§ What you are asked to do
Could you copy every line of the data that contains "wird"?

+++ Input for this task

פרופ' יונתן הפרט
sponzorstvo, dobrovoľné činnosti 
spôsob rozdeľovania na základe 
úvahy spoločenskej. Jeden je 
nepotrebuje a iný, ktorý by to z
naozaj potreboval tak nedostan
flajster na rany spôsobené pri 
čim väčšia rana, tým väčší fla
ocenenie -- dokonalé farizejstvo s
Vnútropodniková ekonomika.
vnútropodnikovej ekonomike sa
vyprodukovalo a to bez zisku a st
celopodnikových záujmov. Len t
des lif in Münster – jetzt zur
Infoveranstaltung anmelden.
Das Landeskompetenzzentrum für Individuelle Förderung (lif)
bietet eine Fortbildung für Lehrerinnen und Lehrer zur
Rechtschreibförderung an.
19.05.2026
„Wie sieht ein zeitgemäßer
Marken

++++++
+++ Input for this task

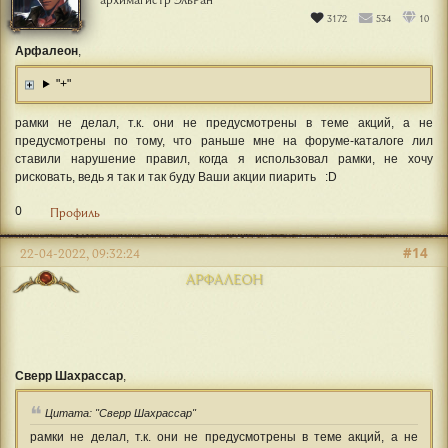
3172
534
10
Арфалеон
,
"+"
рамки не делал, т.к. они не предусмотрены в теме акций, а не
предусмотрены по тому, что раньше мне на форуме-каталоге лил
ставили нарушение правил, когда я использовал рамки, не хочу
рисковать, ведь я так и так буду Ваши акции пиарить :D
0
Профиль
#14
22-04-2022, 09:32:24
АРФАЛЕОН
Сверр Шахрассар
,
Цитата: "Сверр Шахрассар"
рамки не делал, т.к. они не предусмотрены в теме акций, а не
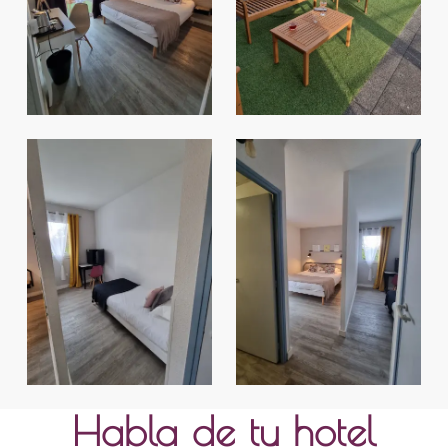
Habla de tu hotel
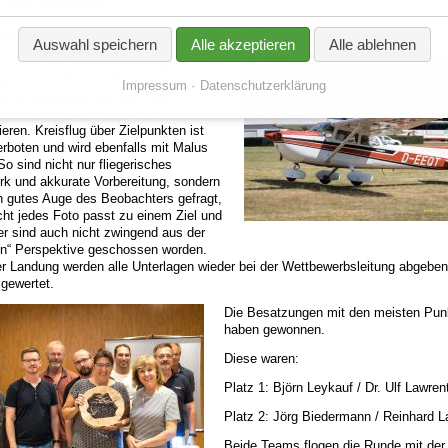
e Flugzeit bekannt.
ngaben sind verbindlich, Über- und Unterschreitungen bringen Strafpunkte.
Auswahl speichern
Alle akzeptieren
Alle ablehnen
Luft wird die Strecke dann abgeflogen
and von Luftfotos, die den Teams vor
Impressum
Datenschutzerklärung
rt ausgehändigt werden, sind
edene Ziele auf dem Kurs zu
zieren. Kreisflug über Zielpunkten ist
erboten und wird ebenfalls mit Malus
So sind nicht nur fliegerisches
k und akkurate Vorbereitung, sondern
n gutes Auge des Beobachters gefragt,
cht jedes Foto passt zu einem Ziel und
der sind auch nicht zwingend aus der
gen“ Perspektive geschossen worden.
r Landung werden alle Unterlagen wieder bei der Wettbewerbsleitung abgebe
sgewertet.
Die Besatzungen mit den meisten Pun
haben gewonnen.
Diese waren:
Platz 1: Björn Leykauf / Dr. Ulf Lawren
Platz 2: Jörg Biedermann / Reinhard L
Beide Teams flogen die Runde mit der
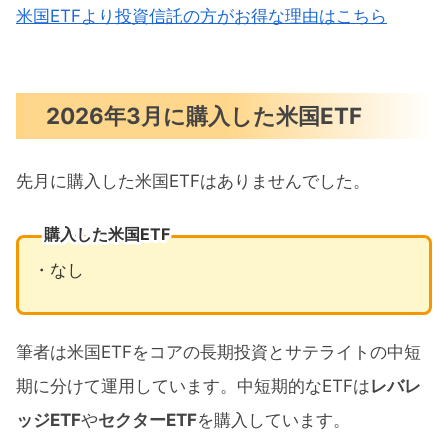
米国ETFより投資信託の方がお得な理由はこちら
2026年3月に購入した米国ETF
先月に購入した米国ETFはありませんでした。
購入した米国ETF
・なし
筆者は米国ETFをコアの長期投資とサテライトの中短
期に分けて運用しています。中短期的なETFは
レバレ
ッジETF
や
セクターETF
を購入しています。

++++++
+++ Input for this task

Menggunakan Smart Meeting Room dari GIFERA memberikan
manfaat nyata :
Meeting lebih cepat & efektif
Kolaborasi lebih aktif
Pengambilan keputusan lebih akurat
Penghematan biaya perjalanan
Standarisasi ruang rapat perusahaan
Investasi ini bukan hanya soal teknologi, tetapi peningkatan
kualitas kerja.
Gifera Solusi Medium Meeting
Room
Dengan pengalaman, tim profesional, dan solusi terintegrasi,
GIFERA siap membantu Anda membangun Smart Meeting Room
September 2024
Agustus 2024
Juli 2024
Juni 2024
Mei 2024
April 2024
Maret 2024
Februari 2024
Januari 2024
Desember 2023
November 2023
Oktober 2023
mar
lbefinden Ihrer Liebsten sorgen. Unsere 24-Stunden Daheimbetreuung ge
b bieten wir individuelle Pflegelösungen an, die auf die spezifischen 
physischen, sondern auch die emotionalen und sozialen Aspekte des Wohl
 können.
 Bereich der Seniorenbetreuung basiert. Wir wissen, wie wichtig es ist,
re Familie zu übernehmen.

++++++

§ Answer for this exercise
Luft wird die Strecke dann abgeflogen
erboten und wird ebenfalls mit Malus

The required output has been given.